Orang tua dari salah satu pemuda parsahutaon menyatakan bahwa pemberian sanksi dalam sosialisasi adat dirasa kurang efektif karena apabila anaknya semakin dipaksa maka akan menimbulkan sikap ketidaksukaan terhadap adat Batak. Hal ini pernah ia alami ketika ia sering memaksa anaknya untuk ikut dalam acara pernikahan. Saat itu anaknya menjadi malas untuk datang ke berbagai acara adat dan menganggap adat Batak bertele-tele serta membosankan. Begitu juga dengan pemberian reward atau imbalan hanya sekali-sekali saja ia akan tertarik.

Hasil wawancara kelompok mengungkapkan bahwa individu yang memberikan sanksi terbanyak adalah orang tua. Proses sosialisasi melalui sanksi dilakukan apabila para pemuda malas menghadiri upacara adat. Ketika para pemuda malas, maka orang tua akan memaksa. Apabila para pemuda merubah pikiran maka biasanya orang tua akan memberikan imbalan kepada mereka. Imbalan dapat berupa material (uang) atau imaterial seperti ajakan “jalan-jalan” sehabis upacara adat berlangsung. Namun, apabila mereka tidak merubah pikiran

dan tetap untuk tidak ikut ke upacara adat, maka orang tua akan memaksa dan kemudian memarahi mereka.

Sanksi juga dilakukan apabila pemuda salah dalam menyebutkan sapaan atau panggilan kepada kerabat mereka. Biasanya keluarga tidak memberikan sanksi namun teguran dan meralat kesalahan mereka. Hal tersebut pernah dialami oleh I (23 tahun) dan S (22 tahun) pada saat itu ia salah dalam menyebutkan panggilan kepada saudara mereka, selanjutnya orang tua mereka menegur dan meralat kesalahan tersebut.

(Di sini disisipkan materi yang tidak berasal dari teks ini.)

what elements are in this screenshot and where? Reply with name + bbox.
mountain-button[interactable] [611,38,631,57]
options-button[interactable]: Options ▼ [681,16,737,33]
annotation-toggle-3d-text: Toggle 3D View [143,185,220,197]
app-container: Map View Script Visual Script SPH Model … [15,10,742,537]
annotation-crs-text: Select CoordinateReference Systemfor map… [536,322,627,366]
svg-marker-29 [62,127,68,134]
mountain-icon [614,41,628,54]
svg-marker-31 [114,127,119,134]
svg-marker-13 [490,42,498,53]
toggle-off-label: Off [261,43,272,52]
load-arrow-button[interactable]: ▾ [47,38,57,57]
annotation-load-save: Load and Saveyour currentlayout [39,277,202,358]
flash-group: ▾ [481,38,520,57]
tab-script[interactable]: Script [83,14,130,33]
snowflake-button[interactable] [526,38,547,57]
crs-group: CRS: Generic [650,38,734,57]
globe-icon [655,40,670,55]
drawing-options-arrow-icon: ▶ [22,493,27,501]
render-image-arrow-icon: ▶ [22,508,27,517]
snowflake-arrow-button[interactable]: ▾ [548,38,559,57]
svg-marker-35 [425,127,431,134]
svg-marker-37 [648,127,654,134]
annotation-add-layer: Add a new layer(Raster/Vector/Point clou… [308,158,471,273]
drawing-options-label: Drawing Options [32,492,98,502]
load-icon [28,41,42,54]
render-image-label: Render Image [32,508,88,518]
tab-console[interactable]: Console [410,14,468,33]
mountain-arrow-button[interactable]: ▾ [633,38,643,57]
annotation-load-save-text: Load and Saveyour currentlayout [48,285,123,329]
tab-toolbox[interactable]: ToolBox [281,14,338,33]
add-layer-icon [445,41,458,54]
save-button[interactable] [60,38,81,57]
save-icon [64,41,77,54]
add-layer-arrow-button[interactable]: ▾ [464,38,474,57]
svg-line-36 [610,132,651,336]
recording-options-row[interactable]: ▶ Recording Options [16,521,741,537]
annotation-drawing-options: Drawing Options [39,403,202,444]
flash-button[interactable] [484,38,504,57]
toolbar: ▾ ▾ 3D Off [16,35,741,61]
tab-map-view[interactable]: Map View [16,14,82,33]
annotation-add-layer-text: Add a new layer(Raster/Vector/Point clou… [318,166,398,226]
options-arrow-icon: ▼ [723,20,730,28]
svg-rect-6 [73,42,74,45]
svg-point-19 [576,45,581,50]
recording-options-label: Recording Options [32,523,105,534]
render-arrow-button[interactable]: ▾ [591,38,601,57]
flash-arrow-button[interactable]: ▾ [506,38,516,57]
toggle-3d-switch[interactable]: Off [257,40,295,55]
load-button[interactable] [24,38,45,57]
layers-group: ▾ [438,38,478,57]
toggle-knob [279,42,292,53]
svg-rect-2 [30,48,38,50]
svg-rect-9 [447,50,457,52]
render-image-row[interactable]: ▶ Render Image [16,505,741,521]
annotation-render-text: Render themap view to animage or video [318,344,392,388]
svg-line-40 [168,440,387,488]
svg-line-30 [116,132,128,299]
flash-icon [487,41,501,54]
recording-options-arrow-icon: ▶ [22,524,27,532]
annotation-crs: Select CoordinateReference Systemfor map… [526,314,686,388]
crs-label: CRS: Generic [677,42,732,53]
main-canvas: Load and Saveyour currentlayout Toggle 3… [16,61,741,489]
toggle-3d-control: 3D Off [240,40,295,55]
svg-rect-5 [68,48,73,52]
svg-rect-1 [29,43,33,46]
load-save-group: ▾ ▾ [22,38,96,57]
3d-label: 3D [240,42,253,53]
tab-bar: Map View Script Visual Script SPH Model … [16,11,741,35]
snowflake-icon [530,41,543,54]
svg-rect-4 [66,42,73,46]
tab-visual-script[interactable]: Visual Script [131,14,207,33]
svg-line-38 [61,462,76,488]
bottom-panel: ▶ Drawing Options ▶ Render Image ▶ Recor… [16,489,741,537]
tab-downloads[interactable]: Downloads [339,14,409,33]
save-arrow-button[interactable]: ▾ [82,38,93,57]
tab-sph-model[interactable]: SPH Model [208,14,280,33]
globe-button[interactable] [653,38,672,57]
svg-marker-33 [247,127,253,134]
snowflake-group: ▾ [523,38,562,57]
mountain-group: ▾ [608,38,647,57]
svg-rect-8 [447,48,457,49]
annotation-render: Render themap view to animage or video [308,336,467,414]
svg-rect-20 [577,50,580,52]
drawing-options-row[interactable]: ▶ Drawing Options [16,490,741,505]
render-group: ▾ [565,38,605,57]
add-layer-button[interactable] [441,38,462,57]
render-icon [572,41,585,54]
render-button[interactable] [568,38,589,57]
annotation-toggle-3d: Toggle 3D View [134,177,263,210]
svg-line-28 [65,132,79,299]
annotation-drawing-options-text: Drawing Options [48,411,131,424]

Pemberian sanksi tidak hanya dilakukan oleh orang tua tetapi dapat juga dilakukan oleh keluarga lainnya seperti tulang, bapak tua, ataupun saudara kandung lainnya dari ayah dan ibu. Dalam suatu upacara adat yang dialami oleh R (18 tahun) ia pernah diminta untuk membantu melayani para tamu saat ada upacara adat dari pihak ayahnya. Pada saat itu ia malas untuk melakukannya maka ia dimarahi oleh orang tuanya dan juga mendapatkan teguran dari namboru-nya.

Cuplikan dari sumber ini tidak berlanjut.